(Data listing Opens)

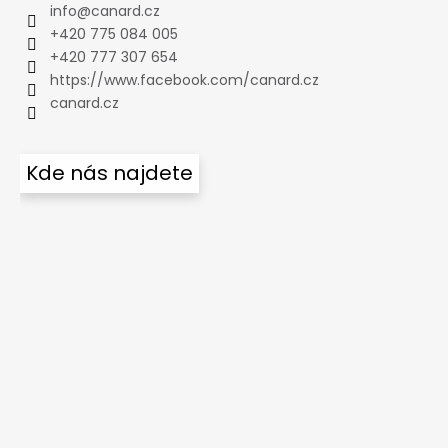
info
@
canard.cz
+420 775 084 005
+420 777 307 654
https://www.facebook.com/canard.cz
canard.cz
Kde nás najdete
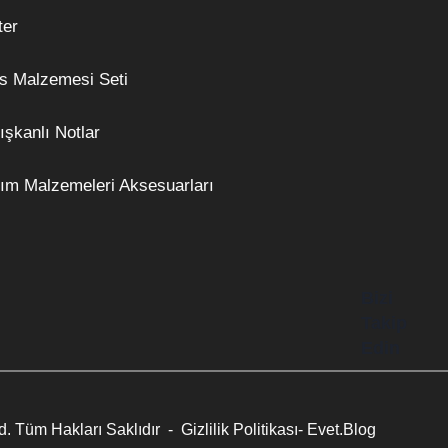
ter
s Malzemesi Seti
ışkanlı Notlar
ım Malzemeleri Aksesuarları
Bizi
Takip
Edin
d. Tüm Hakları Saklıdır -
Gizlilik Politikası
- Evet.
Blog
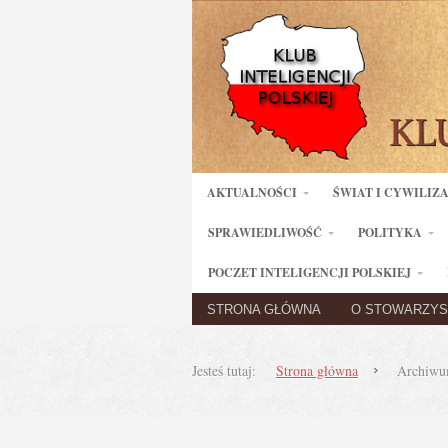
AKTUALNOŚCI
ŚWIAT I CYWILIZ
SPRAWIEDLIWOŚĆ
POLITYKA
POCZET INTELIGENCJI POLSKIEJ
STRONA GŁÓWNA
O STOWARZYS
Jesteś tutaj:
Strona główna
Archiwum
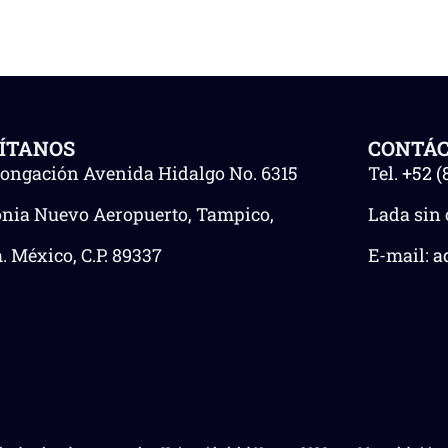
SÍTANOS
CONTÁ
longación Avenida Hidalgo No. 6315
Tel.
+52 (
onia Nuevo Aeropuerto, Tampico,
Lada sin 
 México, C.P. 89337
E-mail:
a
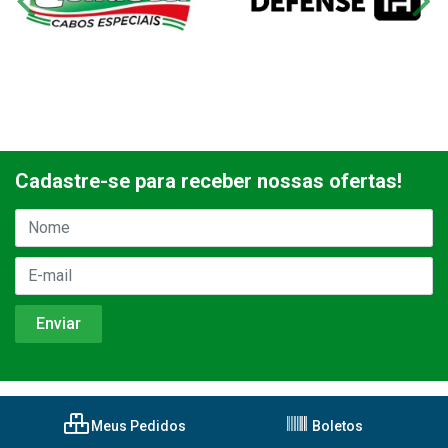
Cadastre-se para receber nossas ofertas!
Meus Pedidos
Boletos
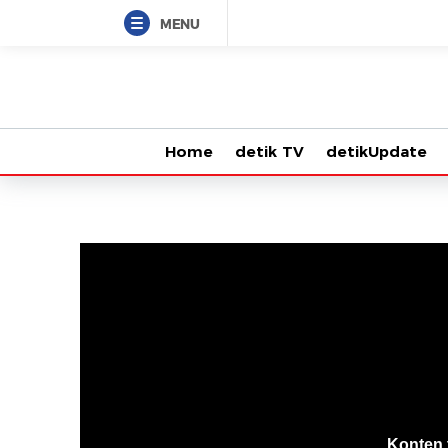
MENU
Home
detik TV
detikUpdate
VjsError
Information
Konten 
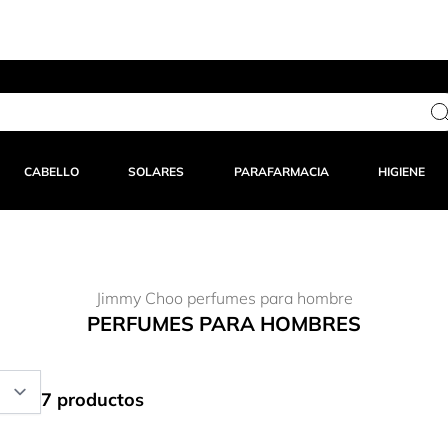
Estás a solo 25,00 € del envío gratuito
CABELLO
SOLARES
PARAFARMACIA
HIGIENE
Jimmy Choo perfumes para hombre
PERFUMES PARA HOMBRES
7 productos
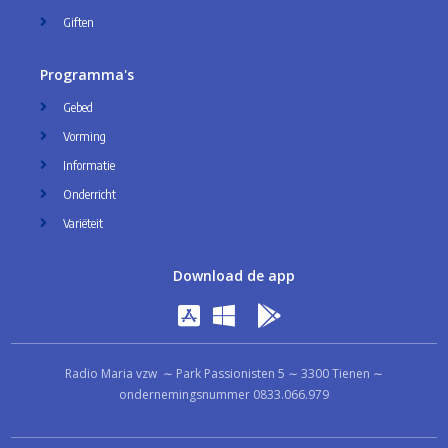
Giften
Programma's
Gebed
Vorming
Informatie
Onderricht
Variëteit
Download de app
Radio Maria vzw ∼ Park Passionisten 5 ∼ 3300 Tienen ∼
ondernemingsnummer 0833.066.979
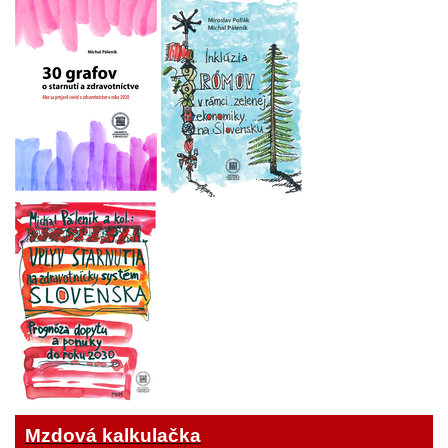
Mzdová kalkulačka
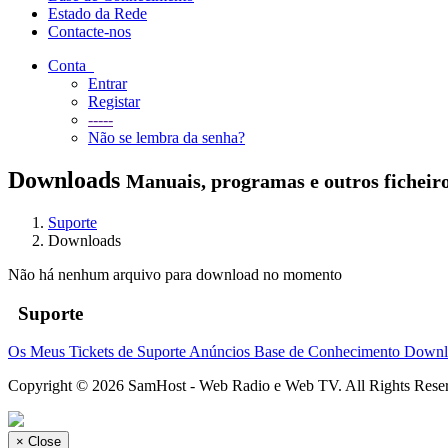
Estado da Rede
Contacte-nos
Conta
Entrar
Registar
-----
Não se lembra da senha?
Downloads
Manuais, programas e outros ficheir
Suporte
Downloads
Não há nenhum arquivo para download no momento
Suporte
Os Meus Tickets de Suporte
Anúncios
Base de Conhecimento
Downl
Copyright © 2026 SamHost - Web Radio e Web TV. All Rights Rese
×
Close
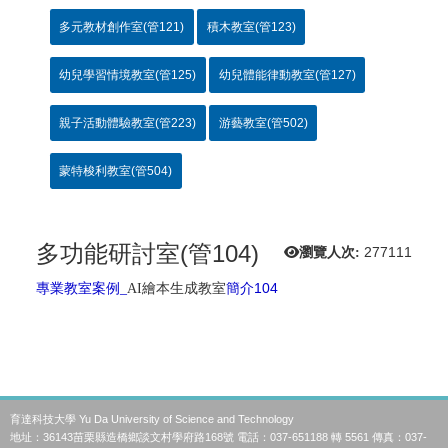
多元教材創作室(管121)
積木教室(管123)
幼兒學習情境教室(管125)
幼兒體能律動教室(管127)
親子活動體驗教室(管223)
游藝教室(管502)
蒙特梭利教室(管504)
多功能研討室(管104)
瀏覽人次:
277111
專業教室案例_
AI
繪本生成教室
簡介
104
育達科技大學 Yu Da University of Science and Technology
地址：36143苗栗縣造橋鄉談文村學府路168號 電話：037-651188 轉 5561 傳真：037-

(Data listing Closes)
(Data listing Opens)

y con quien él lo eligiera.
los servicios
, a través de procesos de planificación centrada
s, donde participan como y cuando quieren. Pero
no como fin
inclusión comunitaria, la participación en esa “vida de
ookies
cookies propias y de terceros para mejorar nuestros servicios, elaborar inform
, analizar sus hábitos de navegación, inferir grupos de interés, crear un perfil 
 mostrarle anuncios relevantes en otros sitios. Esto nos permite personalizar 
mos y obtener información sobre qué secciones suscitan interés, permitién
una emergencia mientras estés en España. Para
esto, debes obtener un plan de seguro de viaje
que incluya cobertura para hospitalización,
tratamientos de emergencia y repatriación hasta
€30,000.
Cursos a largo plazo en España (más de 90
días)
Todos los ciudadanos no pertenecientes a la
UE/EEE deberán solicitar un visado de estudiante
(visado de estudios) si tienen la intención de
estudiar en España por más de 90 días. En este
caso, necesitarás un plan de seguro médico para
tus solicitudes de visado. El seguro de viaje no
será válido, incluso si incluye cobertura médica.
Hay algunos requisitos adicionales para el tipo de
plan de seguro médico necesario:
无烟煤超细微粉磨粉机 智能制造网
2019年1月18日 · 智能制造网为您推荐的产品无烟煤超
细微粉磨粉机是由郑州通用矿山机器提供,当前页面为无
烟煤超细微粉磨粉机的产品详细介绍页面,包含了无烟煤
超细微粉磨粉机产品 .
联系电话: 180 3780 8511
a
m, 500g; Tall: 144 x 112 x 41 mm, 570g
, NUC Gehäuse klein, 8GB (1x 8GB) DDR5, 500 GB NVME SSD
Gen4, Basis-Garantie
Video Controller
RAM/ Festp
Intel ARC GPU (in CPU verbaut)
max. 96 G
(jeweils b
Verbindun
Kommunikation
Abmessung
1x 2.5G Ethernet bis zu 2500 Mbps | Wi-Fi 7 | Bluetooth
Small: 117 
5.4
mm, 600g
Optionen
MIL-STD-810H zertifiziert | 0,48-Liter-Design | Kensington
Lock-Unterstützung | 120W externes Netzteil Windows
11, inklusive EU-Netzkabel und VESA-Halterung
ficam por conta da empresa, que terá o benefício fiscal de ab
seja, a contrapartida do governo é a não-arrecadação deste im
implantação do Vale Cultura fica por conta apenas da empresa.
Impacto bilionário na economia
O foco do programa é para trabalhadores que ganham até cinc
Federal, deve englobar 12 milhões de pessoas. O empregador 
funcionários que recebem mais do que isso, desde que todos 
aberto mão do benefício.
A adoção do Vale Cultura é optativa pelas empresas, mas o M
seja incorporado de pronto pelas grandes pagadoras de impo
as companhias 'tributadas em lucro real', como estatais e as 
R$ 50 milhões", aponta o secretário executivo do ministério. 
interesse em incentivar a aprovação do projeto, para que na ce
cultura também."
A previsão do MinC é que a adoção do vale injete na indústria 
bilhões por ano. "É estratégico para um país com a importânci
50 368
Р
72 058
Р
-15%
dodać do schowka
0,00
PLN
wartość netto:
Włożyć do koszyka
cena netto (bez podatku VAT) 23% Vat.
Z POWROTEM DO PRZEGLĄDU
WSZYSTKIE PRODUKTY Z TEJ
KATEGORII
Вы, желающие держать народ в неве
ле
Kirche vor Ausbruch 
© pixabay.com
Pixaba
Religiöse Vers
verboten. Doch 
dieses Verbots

(Data listing Closes)

_What the task asks_
Among the lines above, list those that contain the word "benefício".

_Expected answer_
ficam por conta da empresa, que terá o benefício fiscal de ab
aberto mão do benefício.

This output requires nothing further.